ーーーーーーーーーーーーーーーーーーーーーーーーーーーーーーーーーー


 ゴーン、ゴーン、ゴーンという鐘の音を聞く。

 メフティスは、城下町に戻ると違和感に気付いた。大広場の方に多くの人たちが集まっているのだ。


「? そういえば、さっきも何かやってるみたいだったけど……」


 転移魔方陣のところまで急がねばと、先ほどは大して気にも留めていなかったけれど、これだけの人数が集まっているとなるとやっぱり気になる。加えて、物々しい警備。本当に魔王様が演説にでも来るのだろうか。


 そんな風に考えて、ローブで顔を隠すと人ごみに紛れた。

 大広場に急ごしらえで作られたのであろう木製の台。高さにしておよそ3mちょっと。その上にあるものは、どれだけ人の壁に囲まれていても良く見える。


 そう、見えてしまう。


「アルティ、ちゃん…………?」


 自分の口から漏れた呟きで、ようやくその台の上に何があるのか――――否、誰がいるのかを明確に認識してしまう。

 その上に跪いて俯いていたのは、アルティ・フレン。メフティスの唯一無二の友人にして、優斗が救いにいったはずの相手だった。

 その体には数多くの傷が刻まれ、首、両手首、両足首には枷がはめられている。血色も悪く、まともな食事も与えられていなければ、魔力も奪われているのだろうということが明らかだった。


 彼女が城下町にいるという事実に、メフティスは動揺と混乱を隠しきれなかった。

 頭の中を何故、どうして、と疑問符だけが駆け巡る。


 だが、その答えはアルティの両脇に立つ六将軍の一人――――ノルマンド・フォン・オラニエによって明らかにされた。

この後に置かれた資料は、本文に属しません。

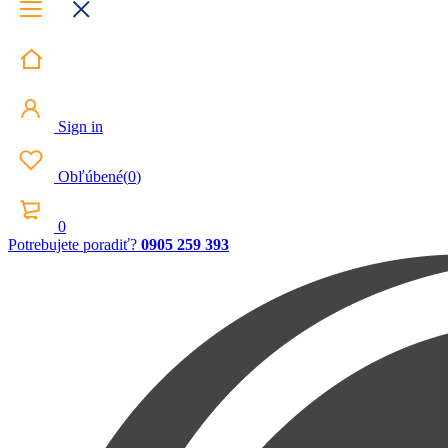
Sign in
Obľúbené
(
0
)
0
Potrebujete poradiť?
0905 259 393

「正午となった。これよりッ! 大逆の徒、アルティ・フレンの処刑を開始するゥ!!」


 メフティスの視界が、ぐらりと揺れるような錯覚を覚えた。


 処刑。


 アルティ、ちゃんの、処刑。


 そうしてメフティスは初めて眼前の木組みの台の意味を理解する。


 あれは処刑台だ。

 衆目の中で、アルティちゃんを処刑するためだけに拵えられた、特設の。


 だが、メフティスが状況の把握を理解するよりも早く、事態は進んでいく。


「元六将軍、アルティ・フレンはァ、魔族軍の将でありながら、我らが仇敵、人間族の旗頭である勇者と内通していたァ! これはァ、我々魔族に対する重大な叛逆行為でありィ、我々を敵に売り渡す到底許されざるべき行為であるゥ!」


 ノルマンドの高説を聞いた民衆はざわざわとざわめき出す。

 その言葉のほとんどは、アルティ・フレンに対する悪感情の発露。メフティス自身、それらの言葉1つ1つを明確に聞き取ることはできなかったが、それはむしろ幸運であったのかもしれない。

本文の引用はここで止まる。